ACC 22: Results From the PACIFIC AF Trial
Published: 03 Apr 2022
In this short interview from our coverage of ACC.22 late-breaking trials, Dr Manesh Patel (Duke Heart Center, US) discusses the multicentre, randomised, double-blind PACIFIC-AF trial (Bayer)(NCT04218266).
The trial sought to determine the efficacy of the oral FXIa inhibitor asundexian and evaluate the safety of the drug, compared to the non-vitamin K oral anticoagulant (NOAC) apixaban, in treating patients with AF.
- Background to the Study
- Study Design
- Key Findings
- Next Steps
- Impact on Clinical Practice
- Take-home Messages
Recorded on-site from ACC, Washington DC, 2022.
Interviewer: Mirjam Boros
- Hi, my name is Manesh Patel. I'm the Chief of Cardiology and Co-direct the Heart Centre at Duke University and I'm an investigator at the Duke Clinical Research Institute.
Background to the study
You know, we have patients with atrial fibrillation and we've had advances in the anticoagulation of our patients. We've gone from warfarin to DOACs or direct acting oral anticoagulants, such as a apixaban or rivaroxaban, but we still have patients with unacceptable bleeding and a lot of patients who don't get therapy. So, the background to this study is, are there new therapies that we could use in patients like that?

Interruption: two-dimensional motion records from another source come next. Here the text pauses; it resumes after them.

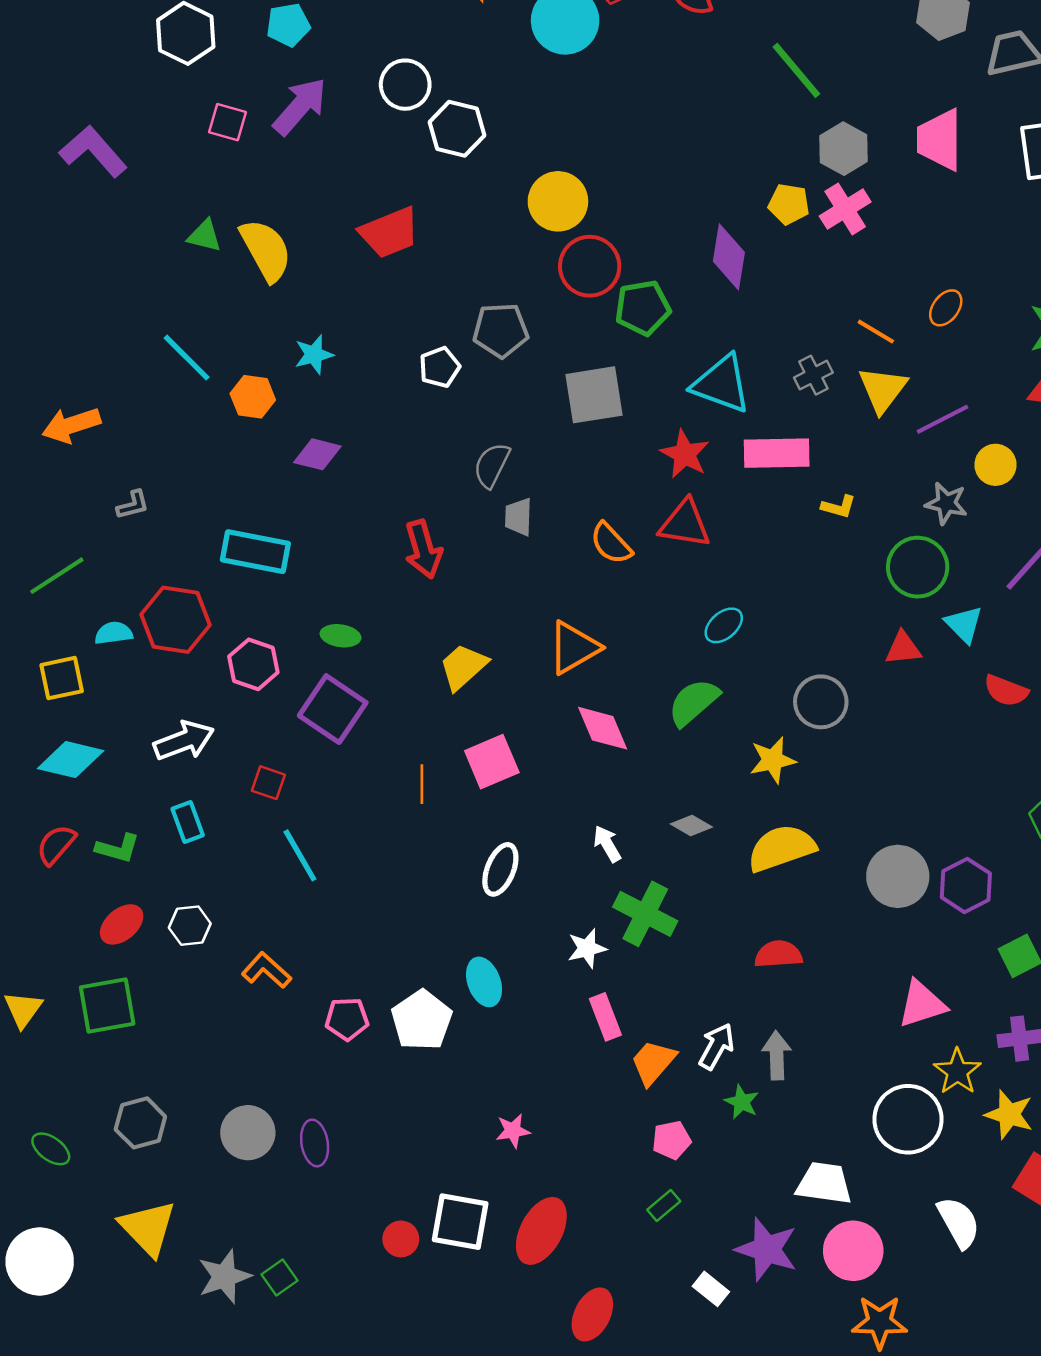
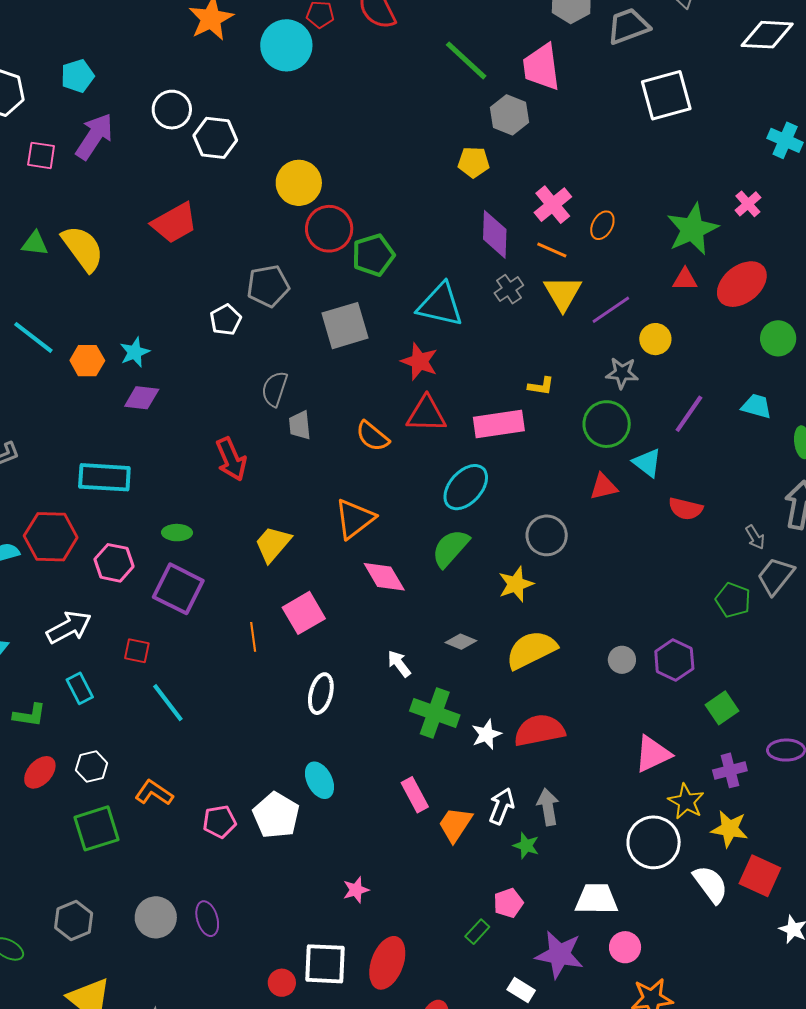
pink trapezoid: (940, 140) -> (541, 67), moved
pink cross: (845, 209) -> (553, 205), moved
purple diamond: (729, 257) -> (495, 234), moved
cyan star: (314, 355) -> (135, 352), moved
pink rectangle: (777, 453) -> (499, 424), moved
cyan ellipse: (724, 625) -> (466, 487), size x1.6
gray circle: (898, 876) -> (622, 660), size x0.6
white star: (587, 948) -> (486, 734), moved
red semicircle: (778, 954) -> (539, 730), size x1.4
green square: (107, 1006) -> (96, 828), moved
pink pentagon: (671, 1140) -> (508, 903), moved
white semicircle: (959, 1222) -> (711, 884), moved
pink circle: (853, 1251) -> (625, 947), size x0.7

And asundexian is a new small molecule that inhibits factor XI, and it was studied in PACIFIC-AF.
PACIFIC-AF is a phase two study. And it's looking at understanding the dosing of asundexian, a small molecule that inhibits factor XI and is minimally lurinally cleared.

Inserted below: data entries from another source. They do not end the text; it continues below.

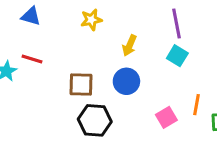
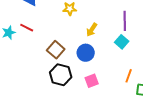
brown square: (81, 84) -> (56, 50), turned 30
pink square: (166, 117) -> (92, 81), moved

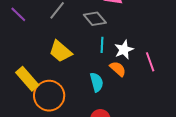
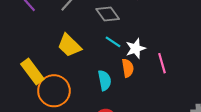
cyan line: (102, 45) -> (113, 42), turned -63
orange semicircle: (118, 69) -> (128, 68), turned 36

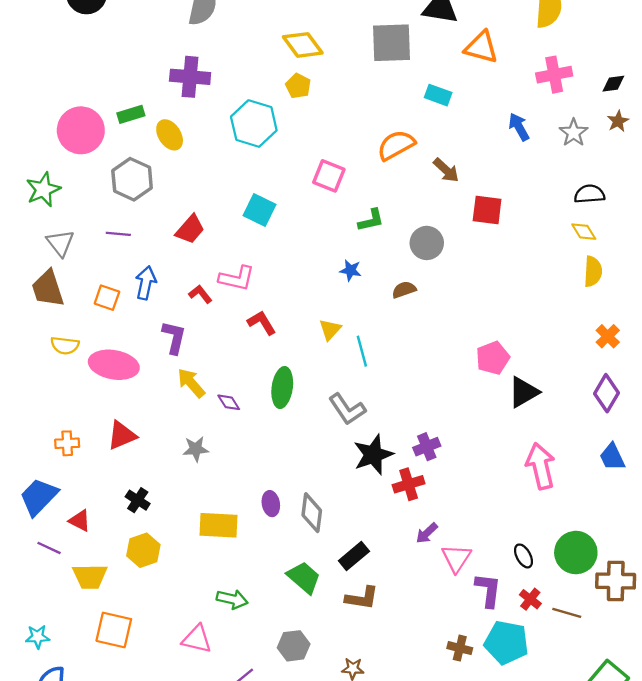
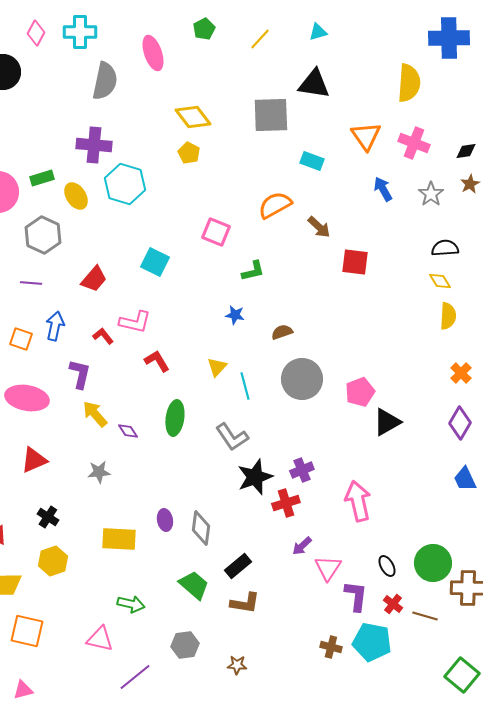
orange triangle: (481, 47) -> (366, 136), moved, turned 40
pink cross: (554, 75) -> (414, 143), turned 32
cyan hexagon: (254, 123) -> (125, 184), moved
gray circle: (427, 243) -> (302, 379), moved, size x1.4
pink arrow: (541, 466) -> (358, 501), moved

We used 20 milligrammes and 50 milligrammes once daily of asundexian and compared it to apixaban with standard dosing in 750 patients with atrial fibrillation. We followed them for about three months to see what the rates of bleeding were. The reason we're looking at bleeding is to understand the dosing relationship with asundexian and apixaban for bleeding, as we get ready to do a large phase three outcome study.
It's important to recognise a lot of ways can be evaluated to see how patients bleed. And this was done during the COVID time, the patients were patients with atrial fibrillation and a CHA2DS2-VASc Score of about four. Many of them had some renal dysfunction, many comorbidities, heart failure, diabetes.

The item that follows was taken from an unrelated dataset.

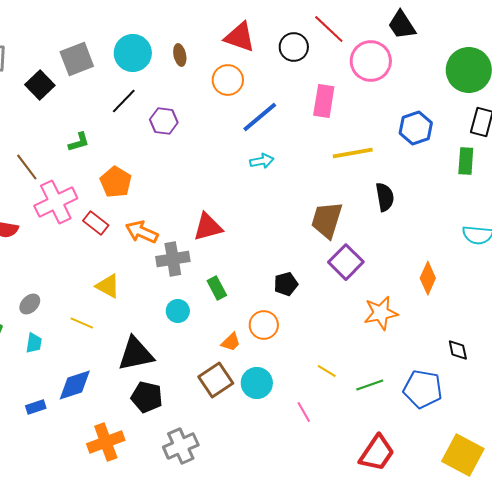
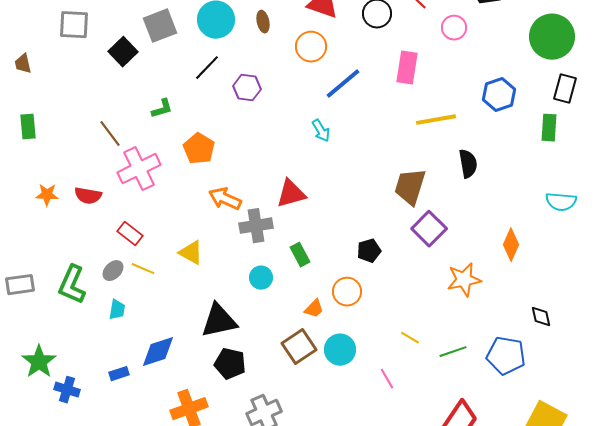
pink circle: (371, 61) -> (454, 28), size x0.6
cyan arrow: (262, 161) -> (321, 131), moved, turned 70
red rectangle: (96, 223) -> (130, 234), moved
yellow line: (82, 323) -> (143, 269), moved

There were 48 total bleeding events. And even though ISTH major and non-clinically, non-major clinically relevant bleeding was the primary safety evaluation. And what we found is both doses of asundexian had less bleeding than apixaban, about 50% less.
Small numbers, but at least encouraging to show us that there is, seems to be a safety profile for the therapy.
Impact on Clinical Practice
Currently, I don't think these findings can affect clinical practice because the therapy is still being evaluated. PACIFIC-AF is one of three studies.
There's an AMI study and a stroke study. And through that, we'll learn about the dosing of the drug as we get ready for large phase three studies together. So these phase two studies will help us. What's important though, is that we want to engage patients. So we are doing something called PEARL AF, people can go to AFibopportunities.com and later this Spring, participate and tell us what matters for them if they have atrial fibrillation. Are they interested being in the study? We hope that these types of trials and agents will tell us in the future how to get to a better place for our patients with atrial fibrillation.
Yeah, the critical next step is to actually design phase three or outcome studies that engage more people, more women, more underrepresented patients, more patients from around the world that previously have not been in trials, and hopefully develop ways in which these therapies work across those broad populations to increase the adoption of new therapies.
I think we all know that many patients with atrial fibrillation have a risk of stroke and systemic embolism. Currently clinically, we don't treat them because of the bleeding risk.
The take-home message of this is factor XI assay has shown us that asundexian inhibits 90% of factor XI activity. And at that rate, we have, looks like 40 to 50% of the bleeding of apixaban. So encouraging for the phase three data.